Nothing So Tender
The room was somber, perfectly still save for the crackling fire in the brick hearth. Ginny Weasley sat on the beige couch rubbing her hands over her not-yet-deflated stomach, Though I suppose it's Ginny Potter now. Her newborn baby lay in the quilted comfort of the basket she wove during her first months.
Hermione sat in the lounge chair across from her, her stomach just beginning to swell from the affections of Draco Malfoy, although the affections borne in the loins more than those of the heart. She was knitting a basket just like Ginny's.
"It's odd," Ginny mused, "I still have the cravings like I did while carrying it."
"What is it this time?"
"Pickles. Sometimes I crave other things, but in the end it all comes back to pickles. They're so salty and the way they crunch when I bite into them…"
"Please stop talking about pickles; they make me think of fetuses."
"My mind must not see as yours does; our inner eyes must differ."
"No, think about it. They lie within us, floating in a mixture of salt, water, and waste for months until they are prepared to be served to the world on a swaddling-cloth platter."
"The analogy is disturbing, although not without merit."

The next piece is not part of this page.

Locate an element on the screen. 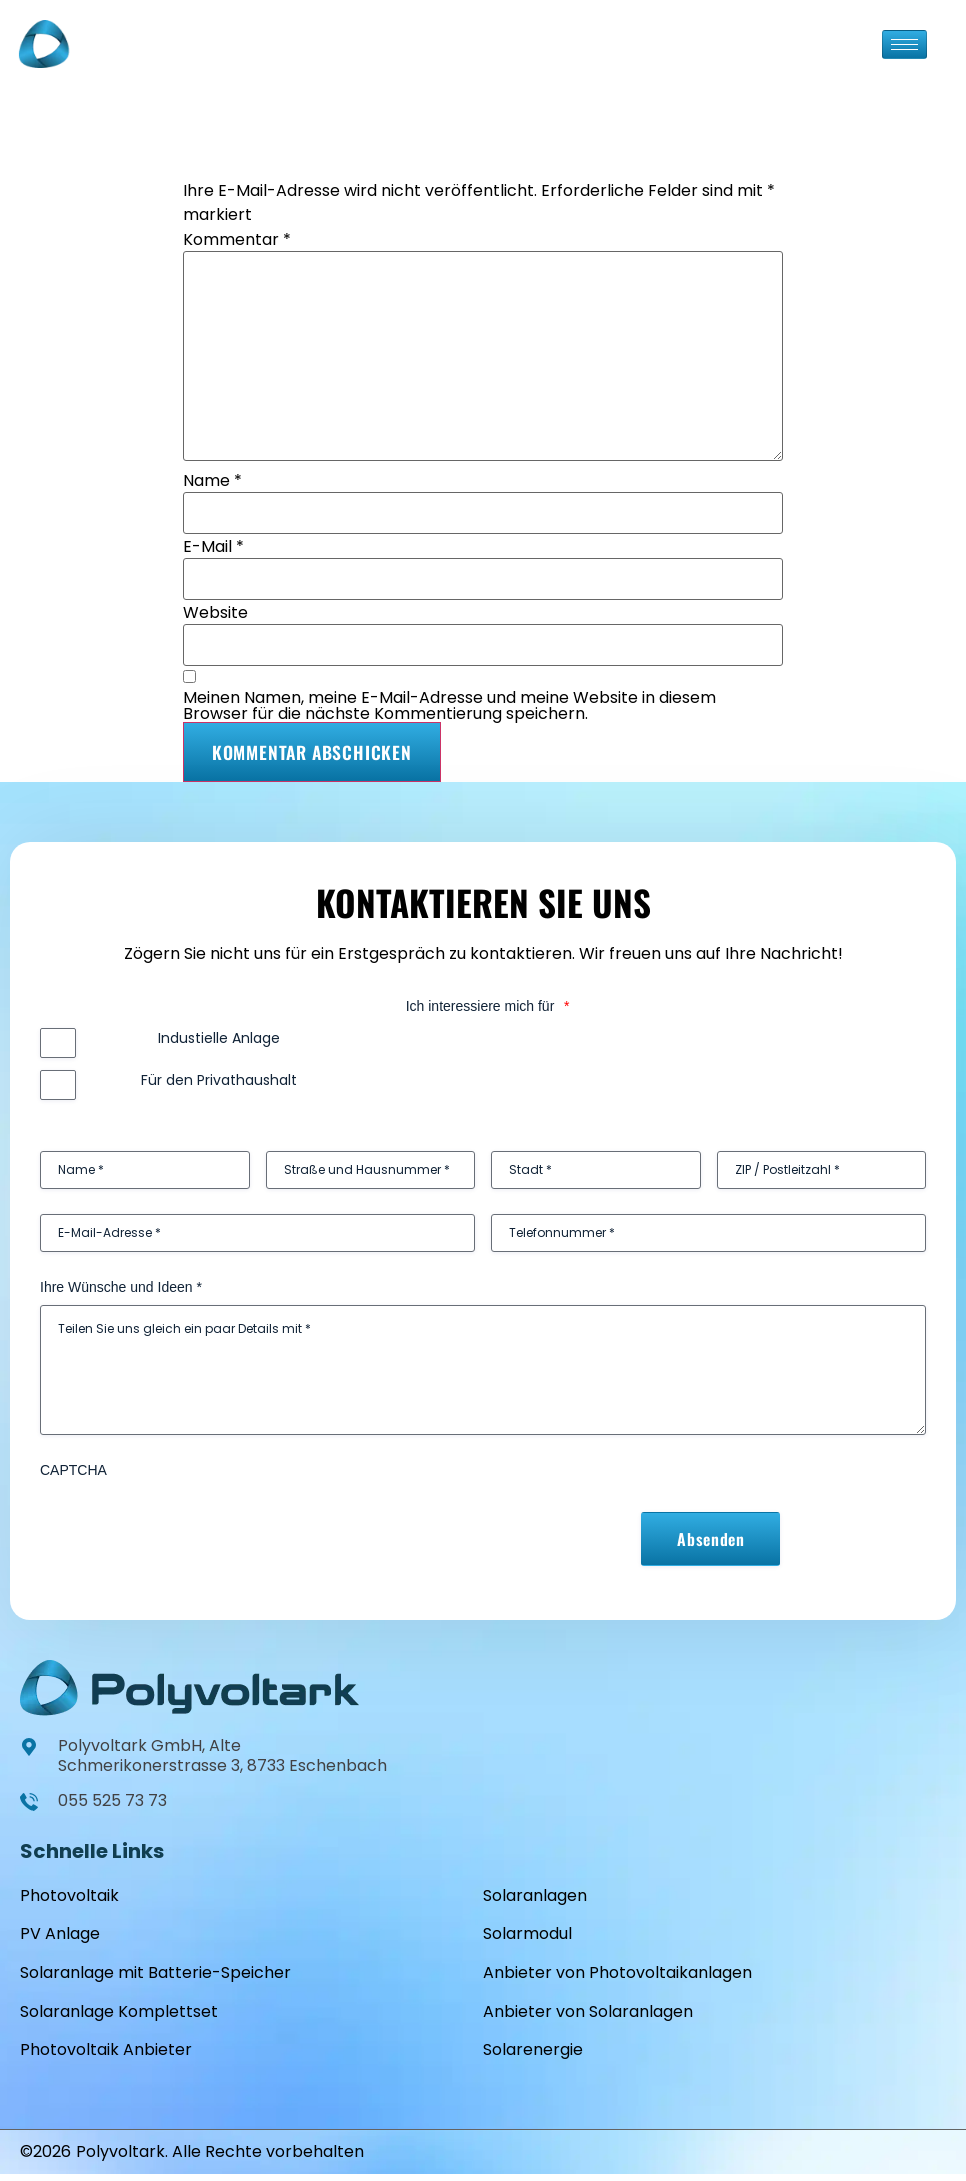  Polyvoltark is located at coordinates (120, 2158).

"I've just started getting mine; the cravings, I mean."
"Oh?"
"Yeah, filet mignon. I have no idea why, since I don't think I've ever had it. Maybe it's just the name my mind loves. Maybe it will pass, but maybe I will go mad until I try it, and maybe when I do I will hate it but my mind will crave it still until I tear apart with indecision."
"…It's been snowing pretty hard lately. I wonder if we will be able to go outside for the next few days. The trees must be crying."
"They say that there is nothing so tender as filet mignon. But that name, French for "cute cut." Why are we so attracted to eating what we find cute? Maybe we wish to eliminate the competition. Or is it because we feel that we are not cute enough? That through consumption we could somehow assume the traits of the object and become cute ourselves?"
"Look at that snowbank out there, Hermione. It looks just like a white elephant."
"So it does. Oh God, I am bloated like a whale!" she sobbed, reaching across to grab Ginny's shoulder for support. The basket was jarred by her elbow, and the baby rolled out onto the floor, crying softly.
"Oh dear, you must be more careful. They say that there is nothing so tender as a newborn baby."
"I'll grow so huge I fear I'll explode before I can give birth to a child. If the snow doesn't clear up soon I may not be able to make it out of the door to get to the hospital."
"It doesn't grow that fast; you should be fine. Lie down and try to be more careful; you don't want to destroy the little life inside you."
"Exactly; it's a part of me that might die. A part of me that no matter what I do must be expelled and live on its own; it is a part of myself that I will lose forever as surely as if it had been cloven from my side."
"It is a sweet torture that we must all endure."
"But what if there were a way to get it all back? To take the essence stolen from you and become whole once again? I don't want to spend the rest of my life as an empty shell, with the wind howling through the hole where my soul once resided."
"But we can. It all comes back to filet mignon."
"You know, they say there is nothing so tender…"
The baby screams once as the rolling pin descends, pushing a curved indentation in the side of its skull. Then, the work is left to the forks.
"You were right," Ginny sighs. "There is nothing so tender."
THE MORAL OF THIS STORY: Don't write about the married lives of fictional couples in a boring manner. Leave that up to the authors. If you do choose to write fanfiction, then remember kids, make it awesome.